Uma ala do Centrão, no entanto, acredita que o ex-presidente pode vencer Lula caso seja reabilitado eleitoralmente. Além dos fatores econômicos negativos do governo Lula, analistas apontam que o recado das urnas em 2024 favoreceu o centro e a direita, o que pode se repetir em 2026.
Direita pode se fragmentar em 2026
O cientista político Adriano Cerqueira, docente do Ibmec de Belo Horizonte, analisa que o cenário eleitoral de 2026 tende a ser marcado pela fragmentação da direita, enquanto a esquerda trabalha para concentrar forças em torno de menos candidatos.
“A tendência do eleitorado nacional é mais à direita, o que favorece a competitividade, com mais nomes surgindo para disputar o espaço deixado por Bolsonaro, caso ele não seja candidato”, afirmou.
Por outro lado, Cerqueira aponta que a esquerda deve caminhar em direção à unidade, especialmente diante das incertezas sobre a candidatura de Lula. “Se Lula não for candidato, partidos como o PSB podem se consolidar como forças importantes nacionalmente, até mesmo superando o PT em relevância em certos cenários.”
Ele destaca ainda que, enquanto a direita aposta em novas lideranças e no fortalecimento de partidos como o PL e o Republicanos, “a esquerda parece estar mais focada em organizar suas candidaturas, buscando maior coesão para enfrentar o favoritismo do eleitorado conservador.”
Centrão deve continuar no comando da Câmara e do Senado até 2026
O favoritismo do deputado Hugo Motta (Republicanos-PB) para assumir a Presidência da Câmara é citado como exemplo do tipo de articulação que o Centrão poderá fazer com a esquerda e a direita em 2026, principalmente após a eleição municipal.
Atualmente, o deputado paraibano conta com o apoio de 17 dos 19 partidos com representação no Congresso Nacional – incluindo PT e PL. As legendas juntas somam 488 parlamentares, muito acima dos 257 necessários para a vitória de Motta na eleição.

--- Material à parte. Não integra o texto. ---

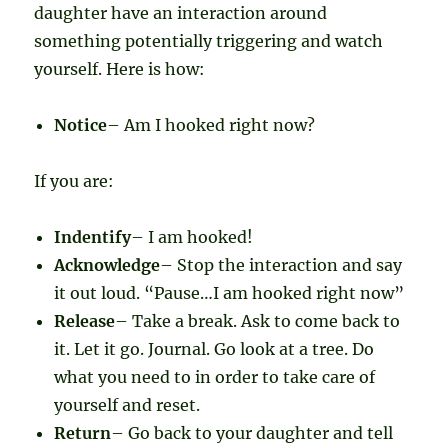
daughter have an interaction around
something potentially triggering and watch
yourself. Here is how:
Notice
– Am I hooked right now?
If you are:
Indentify
– I am hooked!
Acknowledge
– Stop the interaction and say
it out loud. “Pause…I am hooked right now”
Release
– Take a break. Ask to come back to
it. Let it go. Journal. Go look at a tree. Do
what you need to in order to take care of
yourself and reset.
Return
– Go back to your daughter and tell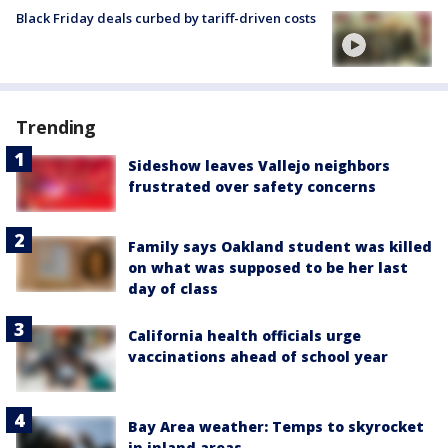
Black Friday deals curbed by tariff-driven costs
Trending
Sideshow leaves Vallejo neighbors
frustrated over safety concerns
Family says Oakland student was killed
on what was supposed to be her last
day of class
California health officials urge
vaccinations ahead of school year
Bay Area weather: Temps to skyrocket
in inland areas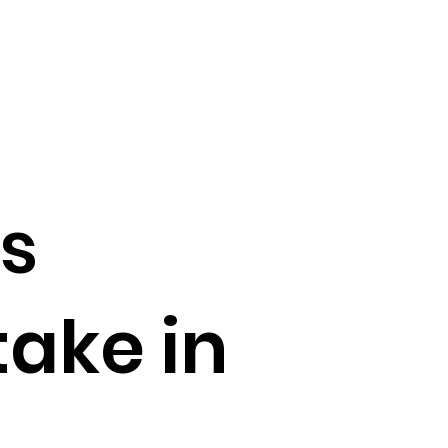
s
take in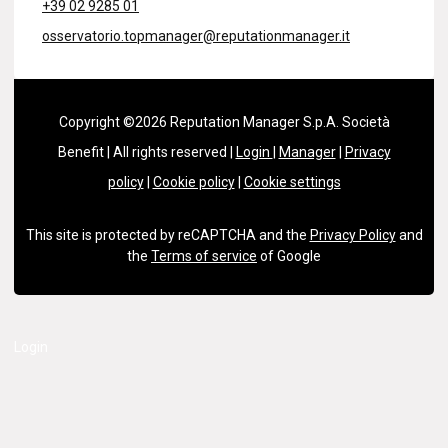
+39 02 9285 01
osservatorio.topmanager@reputationmanager.it
Copyright ©2026 Reputation Manager S.p.A. Società
Benefit | All rights reserved |
Login
|
Manager
|
Privacy
policy
|
Cookie policy
|
Cookie settings
This site is protected by reCAPTCHA and the
Privacy Policy
and
the
Terms of service
of Google
Login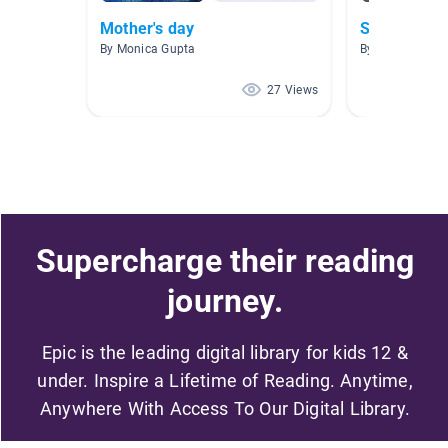
Mother's day
Social Issu
By Monica Gupta
By Claire Schmi
27 Views
Supercharge their reading
journey.
Epic is the leading digital library for kids 12 &
under. Inspire a Lifetime of Reading. Anytime,
Anywhere With Access To Our Digital Library.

A articulação para esse apoio passou pelo entendimento de que o candidato apadrinhado por Arthur Lira (PP-AL), atual presidente da Casa, seria unanimidade. Além disso, a rejeição ao nome de Motta poderia deixar o partido que se opusesse fora da Mesa Diretora no próximo biênio (2025-2026). Situação semelhante ocorreu no Senado, onde Davi Alcolumbre (União-AP) também angariou apoio de quase todos os partidos para suceder Rodrigo Pacheco (PSD-MG).

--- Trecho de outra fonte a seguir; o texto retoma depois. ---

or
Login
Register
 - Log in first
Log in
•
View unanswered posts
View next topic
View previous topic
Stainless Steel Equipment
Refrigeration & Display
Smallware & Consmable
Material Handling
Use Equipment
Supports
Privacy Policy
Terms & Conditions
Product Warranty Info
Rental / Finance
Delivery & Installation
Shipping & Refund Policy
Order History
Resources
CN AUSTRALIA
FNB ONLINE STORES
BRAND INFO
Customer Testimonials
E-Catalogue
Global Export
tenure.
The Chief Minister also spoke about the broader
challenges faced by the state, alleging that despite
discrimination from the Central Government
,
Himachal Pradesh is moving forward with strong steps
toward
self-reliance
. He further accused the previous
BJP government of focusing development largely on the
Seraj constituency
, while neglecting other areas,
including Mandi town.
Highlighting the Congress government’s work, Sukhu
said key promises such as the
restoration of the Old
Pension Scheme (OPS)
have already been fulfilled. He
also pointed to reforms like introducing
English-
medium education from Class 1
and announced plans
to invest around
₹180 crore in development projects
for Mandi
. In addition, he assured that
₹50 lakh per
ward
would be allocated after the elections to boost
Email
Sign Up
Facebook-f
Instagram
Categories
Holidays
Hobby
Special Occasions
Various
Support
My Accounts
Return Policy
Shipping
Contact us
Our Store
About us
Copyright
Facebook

As eleições ocorrerão nos primeiros dias de fevereiro e a expectativa é que o Centrão continue no comando do Congresso. Isso dará força para que partidos desse bloco tenham musculatura política para eleger novos quadros no próximo pleito. Além disso, Alcolumbre e Motta são vistos como figuras capazes de contornar o entrave entre Legislativo e Judiciário acerca das emendas parlamentares – novamente bloqueadas pelo ministro do STF Flávio Dino.
O cientista político Elton Gomes, professor da Universidade Federal do Piauí (UFPI), analisa que a próxima composição da Câmara e do Senado tende a favorecer a centro-direita e a direita. “A marcha dos acontecimentos sugere um aumento das forças legislativas conservadoras em termos de costumes e liberais em termos econômicos, ainda que, no Brasil, conservadorismo e liberalismo sejam relativos e dependam de lobbies, corporativismo e clientelismo”, destacou.

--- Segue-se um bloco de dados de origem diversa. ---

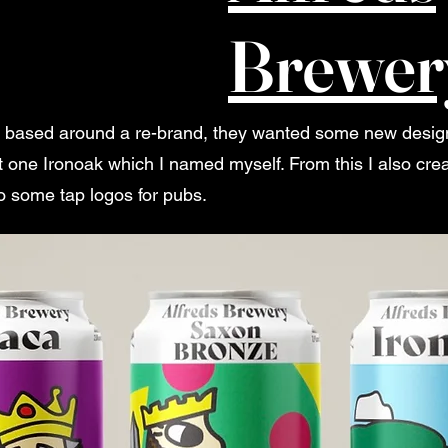
Brewer
s based around a re-brand, they wanted some new designs 
 one Ironoak which I named myself. From this I also cre
 some tap logos for pubs.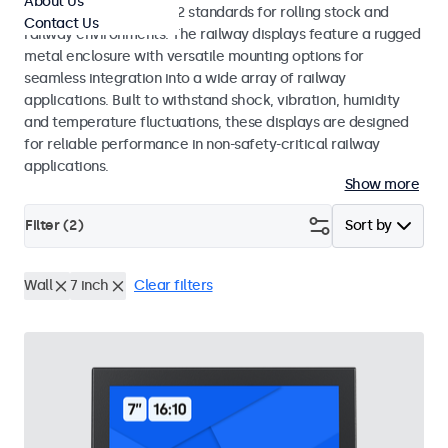
About Us
EN 50155 and EN 45545-2 standards for rolling stock and
Contact Us
railway environments. The railway displays feature a rugged
metal enclosure with versatile mounting options for
seamless integration into a wide array of railway
applications. Built to withstand shock, vibration, humidity
and temperature fluctuations, these displays are designed
for reliable performance in non-safety-critical railway
applications.
Show more
Filter (
2
)
Sort by
Wall
7 inch
Clear filters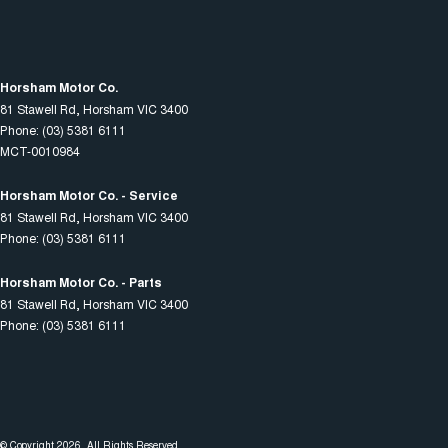
Horsham Motor Co.
81 Stawell Rd
,
Horsham
VIC
3400
Phone:
(03) 5381 6111
MCT-0010984
Horsham Motor Co. - Service
81 Stawell Rd
,
Horsham
VIC
3400
Phone:
(03) 5381 6111
Horsham Motor Co. - Parts
81 Stawell Rd
,
Horsham
VIC
3400
Phone:
(03) 5381 6111
© Copyright
2026
. All Rights Reserved.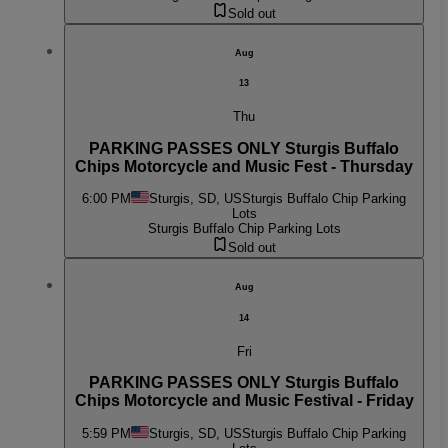
Sold out
Aug
13
Thu
PARKING PASSES ONLY Sturgis Buffalo
Chips Motorcycle and Music Fest - Thursday
6:00 PM
Sturgis, SD, US
Sturgis Buffalo Chip Parking
Lots
Sturgis Buffalo Chip Parking Lots
Sold out
Aug
14
Fri
PARKING PASSES ONLY Sturgis Buffalo
Chips Motorcycle and Music Festival - Friday
5:59 PM
Sturgis, SD, US
Sturgis Buffalo Chip Parking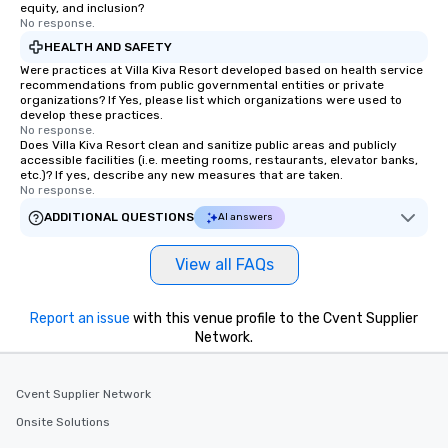
equity, and inclusion?
No response.
HEALTH AND SAFETY
Were practices at Villa Kiva Resort developed based on health service
recommendations from public governmental entities or private
organizations? If Yes, please list which organizations were used to
develop these practices.
No response.
Does Villa Kiva Resort clean and sanitize public areas and publicly
accessible facilities (i.e. meeting rooms, restaurants, elevator banks,
etc.)? If yes, describe any new measures that are taken.
No response.
ADDITIONAL QUESTIONS
AI answers
View all FAQs
Report an issue
with this venue profile to the Cvent Supplier
Network.
Cvent Supplier Network
Onsite Solutions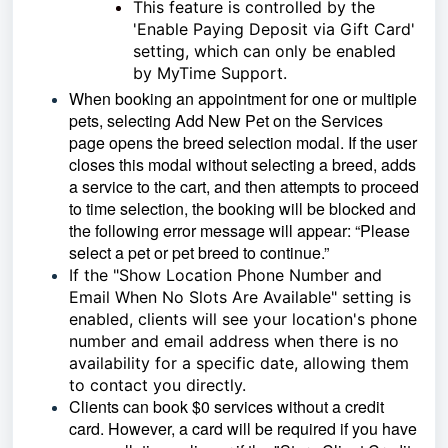
This feature is controlled by the
'Enable Paying Deposit via Gift Card'
setting, which can only be enabled
by MyTime Support.
When booking an appointment for one or multiple
pets, selecting Add New Pet on the Services
page opens the breed selection modal. If the user
closes this modal without selecting a breed, adds
a service to the cart, and then attempts to proceed
to time selection, the booking will be blocked and
the following error message will appear: “Please
select a pet or pet breed to continue.”
If the "Show Location Phone Number and
Email When No Slots Are Available" setting is
enabled, clients will see your location's phone
number and email address when there is no
availability for a specific date, allowing them
to contact you directly.
Clients can book $0 services without a credit
card. However, a card will be required if you have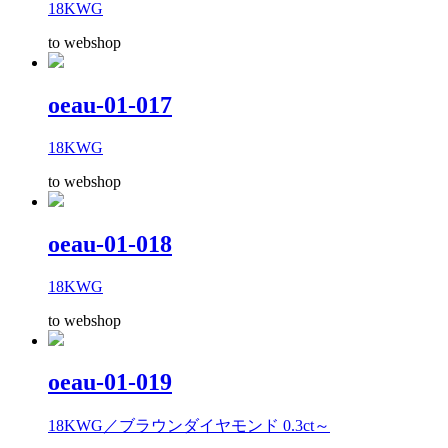
18KWG
to webshop
oeau-01-017
18KWG
to webshop
oeau-01-018
18KWG
to webshop
oeau-01-019
18KWG／ブラウンダイヤモンド 0.3ct～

Ele também aponta que esse cenário pode criar condições favoráveis para aprovações legislativas robustas. “Com uma maioria conservadora e liberal, poderíamos ter mudanças significativas em políticas públicas, projetos relacionados ao armamento e respostas mais contundentes ao ativismo judicial. Em um ambiente político favorável, até mesmo um impeachment de um ministro da Suprema Corte poderia ser cogitado.”